Defeated rival may still have the secret for an economic recovery
Magnanimous in victory, Barack Obama said he would sit down with Mitt Romney to discuss what they could do to move the country forward. Romney seems the sort of man who would respond to that.
Down here, where unemployment hit 7.3 per cent in the September survey reported this week, we can only hope they get together.
It is hard to think of a better stimulant for the world economy right now than a credible bipartisan agreement to bring down the United States budget deficit.
Bringing down the deficit is not what economists have in mind when they worry about the "fiscal cliff" that faces the US unless the President and Republicans in Congress can do a deal before the end of the year.
Quite the reverse - economic wisdom says the recovery is still too delicate to reduce the deficit and the best the President can do is a deal postponing the day of reckoning again, or as Americans call it, "kicking the can down the road".
That sort of deal should not be difficult for a newly re-elected president to do with a lame-duck Congress, but this President probably doesn't want to be remembered for kicking any can down a road.
Obama just may have something bigger in mind.
Many times during their television debates he heard Romney claim to know what is required to give companies the confidence to invest, create jobs and lift the economy out of this four-year slump.
Romney, wearing his business credentials, seemed to have more in mind than tax cuts.
When they meet, Obama may raise something else that the man from Bain Capital said in the first debate.
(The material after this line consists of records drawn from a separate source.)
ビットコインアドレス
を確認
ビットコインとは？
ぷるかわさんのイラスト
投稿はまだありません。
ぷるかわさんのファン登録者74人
Romney reckoned it was possible to recover the revenue he would lose in tax cuts by depriving the higher-paid of some of the rebates, exemptions and deductions that US taxpayers enjoy.
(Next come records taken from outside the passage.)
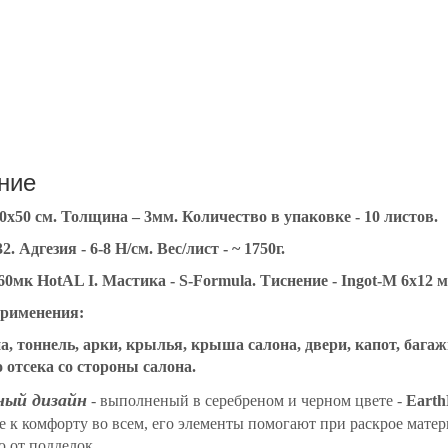
ние
70х50 см. Толщина – 3мм. Количество в упаковке - 10 листов.
. Адгезия - 6-8 Н/см. Вес/лист - ~ 1750г.
60мк HotAL I. Мастика - S-Formula. Тиснение - Ingot-M 6х12 
применения:
а, тоннель, арки, крылья, крыша салона, двери, капот, баг
 отсека со стороны салона.
ный дизайн
- выполненый в серебреном и черном цвете -
Earth
е к комфорту во всем, его элементы помогают при раскрое мате
 от подделок.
Some of those deductions are generous. Americans get one for home-mortgage payments, can you believe?
Many other gaps in the US tax code are "pork" that congressional representatives take home from federal budget negotiations for significant industries in their district.
The industries don't need it but they contribute to the congressman's campaign and it's a pay-off. It distorts state economies and blows out the federal budget, and it is exactly the sort of corruption Obama enthusiasts hope he can change.
In his victory speech on Wednesday night, he mentioned one specific task: "Reducing our deficit [and] reforming our tax code."
Reducing the deficit takes money out of circulation and economics argues against that at the moment, but sometimes the best economics is psychology.
When Romney said he knows what makes firms invest and expand, he was probably referring to public policy they can believe in.
Businesses know the economy has been kept alive by public finance for four years. They have retrenched, reduced company debt and accumulated capital. Now they are all cashed up with nowhere to go.
The Economist this week reported that company cash stockpiles are now 40 per cent above the 2008 level in the US, and similar mountains of "dead money" are accumulating in Britain, Canada and Japan.
It may not take much to trip the dam and release the flow. A hard-nosed decision by the re-elected President to eliminate tax breaks might do it.
Right now, in the glow of a new mandate, he is more powerful than he will ever be. He can deal with a Congress that is usually more compliant in the period between an election and the arrival of newly elected members in late January.
The "Tea Party" Republicans who regard closing loopholes as a tax increase are out of favour with many in their party who are blaming the extremists for Romney's defeat.
If the President does not seize this moment to do something daring, he probably never will.
If he cannot persuade Romney to endorse a substantial reduction in tax exemptions, he can at least remind Americans that the Republican candidate advocated just such a programme in the campaign.
Artificial stimulants are not doing much for confidence anywhere.
The US fiscal deficit is not the only cloud on the world economy. The Federal Reserve's "quantitative easing" has yet to do much except depreciate the US dollar and impose an exchange rate that is now depressing economies such as ours.
Romney said that if elected he would replace Federal Reserve chairman Ben Bernanke. The President should bring that subject into their discussion, too.
On election night, Obama told the country: "Whether I earned your vote or not, I have listened to you, learned from you, and that has made me a better President."
He added: "You voted for action, not politics as usual."
Something is brewing in him. I hope it will be enough to get us out of this rut.